Limitations du ratio de Sharpe
Le ratio de Sharpe est utilisé pour évaluer la performance d’un portefeuille, mais ce ratio n’est pas parfait. Tout ce qui peut fausser l’une des trois variables dans la formule est une source d’erreur possible.
Une première limite est le fait que les rendements doivent suivre une distribution normale, c’est-à-dire qu’il y ait autant de volatilité d’un côté et de l’autre de la moyenne des rendements. L’illustration de ce concept fera l’objet d’un prochain article, mais cette limitation élimine l’utilisation du ratio de Sharpe pour des options par exemple. Il faut que les rendements soient symétriques, donc que le graphique des rendements potentiels forme une cloche.

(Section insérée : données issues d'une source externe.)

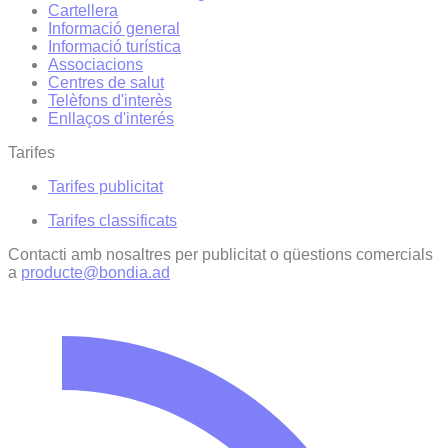
Cartellera
Informació general
Informació turística
Associacions
Centres de salut
Telèfons d'interès
Enllaços d'interés
Tarifes
Tarifes publicitat
Tarifes classificats
Contacti amb nosaltres per publicitat o qüestions comercials
a
producte@bondia.ad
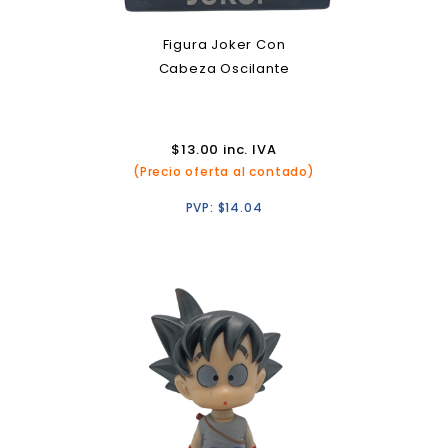
Figura Joker Con
Cabeza Oscilante
$
13.00
inc. IVA
(Precio oferta al contado)
PVP:
$
14.04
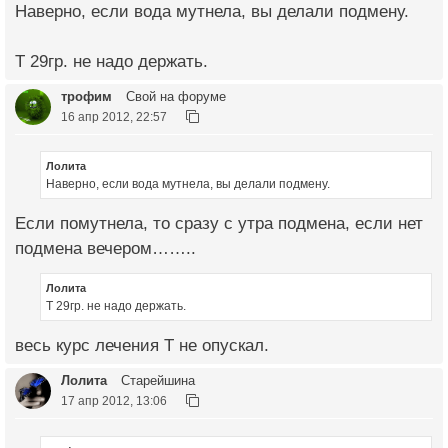
Наверно, если вода мутнела, вы делали подмену.
Т 29гр. не надо держать.
трофим
Свой на форуме
16 апр 2012, 22:57
Лолита
Наверно, если вода мутнела, вы делали подмену.
Если помутнела, то сразу с утра подмена, если нет
подмена вечером……..
Лолита
Т 29гр. не надо держать.
весь курс лечения Т не опускал.
Лолита
Старейшина
17 апр 2012, 13:06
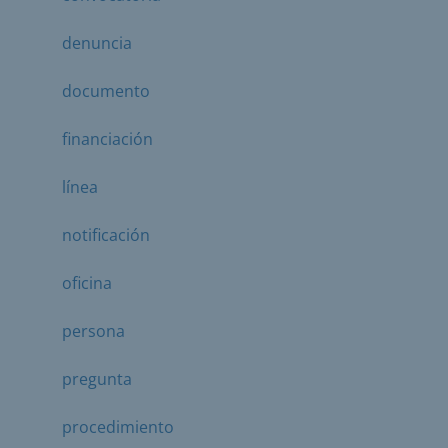
denuncia
documento
financiación
línea
notificación
oficina
persona
pregunta
procedimiento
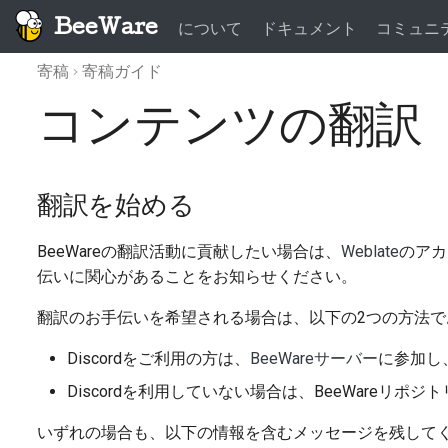
BeeWare
について
ドキュメント
コミュニ
寄稿
寄稿ガイド
コンテンツの翻訳
翻訳を始める
BeeWareの翻訳活動に貢献したい場合は、
Weblate
のアカ
伝いに関心があることをお知らせください。
翻訳のお手伝いを希望される場合は、以下の2つの方法で
Discordをご利用の方は、
BeeWareサーバー
に参加し
Discordを利用していない場合は、BeeWareリ
いずれの場合も、以下の情報を含むメッセージを残して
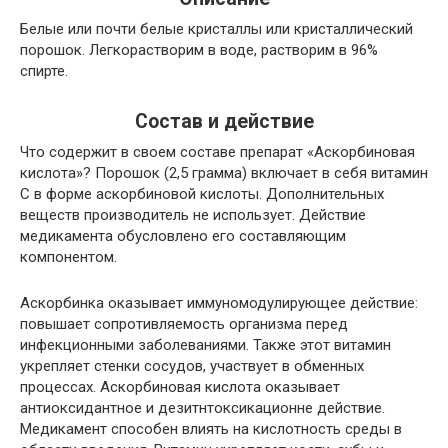
Белые или почти белые кристаллы или кристаллический
порошок. Легкорастворим в воде, растворим в 96%
спирте.
Состав и действие
Что содержит в своем составе препарат «Аскорбиновая
кислота»? Порошок (2,5 грамма) включает в себя витамин
С в форме аскорбиновой кислоты. Дополнительных
веществ производитель не использует. Действие
медикамента обусловлено его составляющим
компонентом.
Аскорбинка оказывает иммуномодулирующее действие:
повышает сопротивляемость организма перед
инфекционными заболеваниями. Также этот витамин
укрепляет стенки сосудов, участвует в обменных
процессах. Аскорбиновая кислота оказывает
антиоксидантное и дезитнтоксикационне действие.
Медикамент способен влиять на кислотность среды в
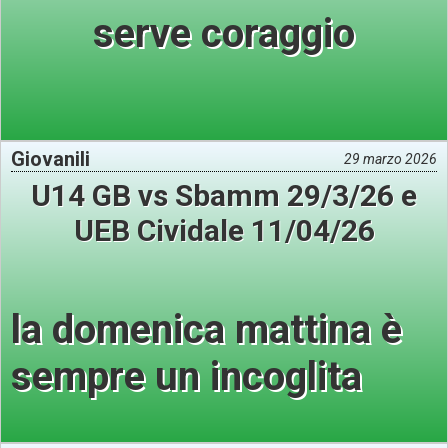
serve coraggio
Giovanili
29 marzo 2026
U14 GB vs Sbamm 29/3/26 e
UEB Cividale 11/04/26
la domenica mattina è
sempre un incoglita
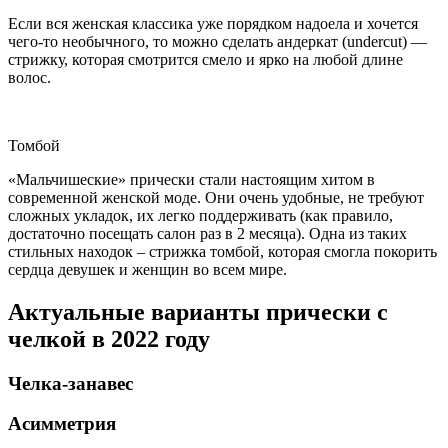
Если вся женская классика уже порядком надоела и хочется
чего-то необычного, то можно сделать андеркат (undercut) —
стрижку, которая смотрится смело и ярко на любой длине
волос.
Томбой
«Мальчишеские» прически стали настоящим хитом в
современной женской моде. Они очень удобные, не требуют
сложных укладок, их легко поддерживать (как правило,
достаточно посещать салон раз в 2 месяца). Одна из таких
стильных находок – стрижка томбой, которая смогла покорить
сердца девушек и женщин во всем мире.
Актуальные варианты прически с
челкой в 2022 году
Челка-занавес
Асимметрия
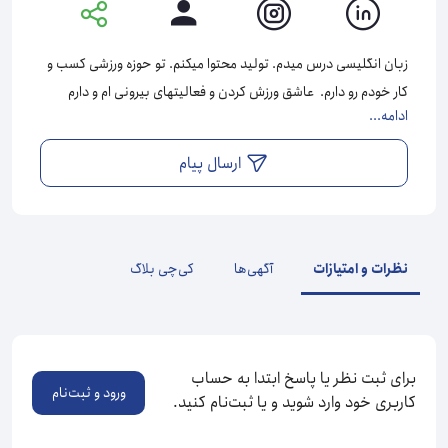
زبان انگلیسی درس میدم. تولید محتوا میکنم. تو حوزه ورزشی کسب و
کار خودم رو دارم. عاشق ورزش کردن و فعالیتهای بیرونی ام و دارم
ادامه...
ونکوور زیبا رو کشف میکنم.
ارسال پیام
نظرات و امتیازات
آگهی‌ها
کی‌چی بلاگ
برای ثبت نظر یا پاسخ ابتدا به حساب
ورود و ثبت‌نام
کاربری خود وارد شوید و یا ثبت‌نام کنید.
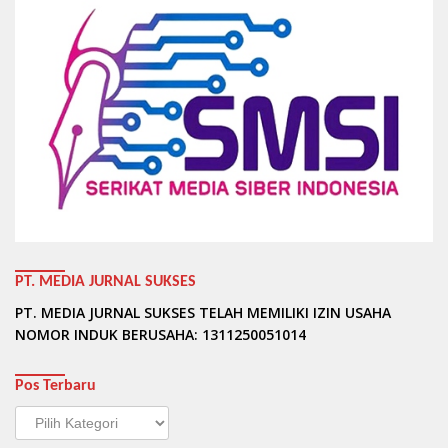
PT. MEDIA JURNAL SUKSES
PT. MEDIA JURNAL SUKSES TELAH MEMILIKI IZIN USAHA
NOMOR INDUK BERUSAHA: 1311250051014
Pos Terbaru
Pos
Terbaru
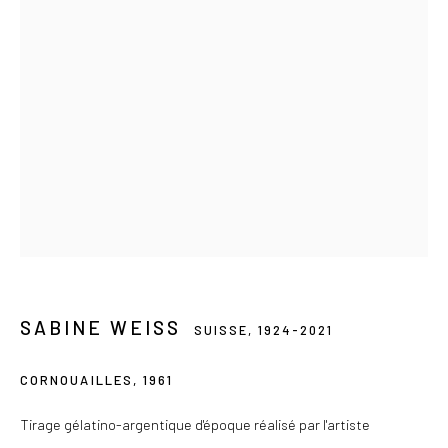
Du mercredi au samedi de 14h à 19h
Ou sur rendez-vous
Privacy Policy
COPYRIGHT © 2026 LES DOUCHES LA GALERIE
SITE BY ARTLOGIC
SABINE WEISS
SUISSE,
1924-2021
CORNOUAILLES
,
1961
Tirage gélatino-argentique d'époque réalisé par l'artiste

De plus, il y a des produits financiers qui se transigent peu, donc ils sont considérés non-liquides. Le prix d’un produit est mis à jour après chaque transaction généralement, et vu qu’il n’y a pas beaucoup de transactions, le prix semble stable dans le temps. Cette stabilité va faire diminuer l’écart type car il n’y a pas beaucoup de volatilité dans le prix. Le ratio de Sharpe est donc préférable pour des produits liquides.
Une autre limitation est que toute la volatilité dans le ratio est perçue de la même manière. Pour un investisseur, seulement la volatilité qui nuit à son rendement espéré va le déranger. Si l’investisseur croît qu’un rendement de 8% est possible pour un placement, il sera très déçu d’obtenir 5%, mais il sera heureux d’obtenir 11%. Pourtant, pour le ratio de Sharpe, les deux possibilités représentent une différence de 3% avec le rendement espéré alors l’impact sera le même pour le ratio.
Il y a aussi des situations particulières où le ratio de Sharpe peut être négatif si les rendements des produits financiers sont inférieurs aux rendements sans risque. Cela peut arriver lorsque les marchés boursiers traversent une phase plus difficile. Un ratio de Sharpe négatif n’est pas évident à analyser et n’est pas aussi significatif.
Plusieurs autres alternatives ou compléments sont apparus au cours des années tel le ratio de Sortino, l’alpha de Jensen et le ratio de Treynor. Ces ratios seront illustrés dans un prochain article.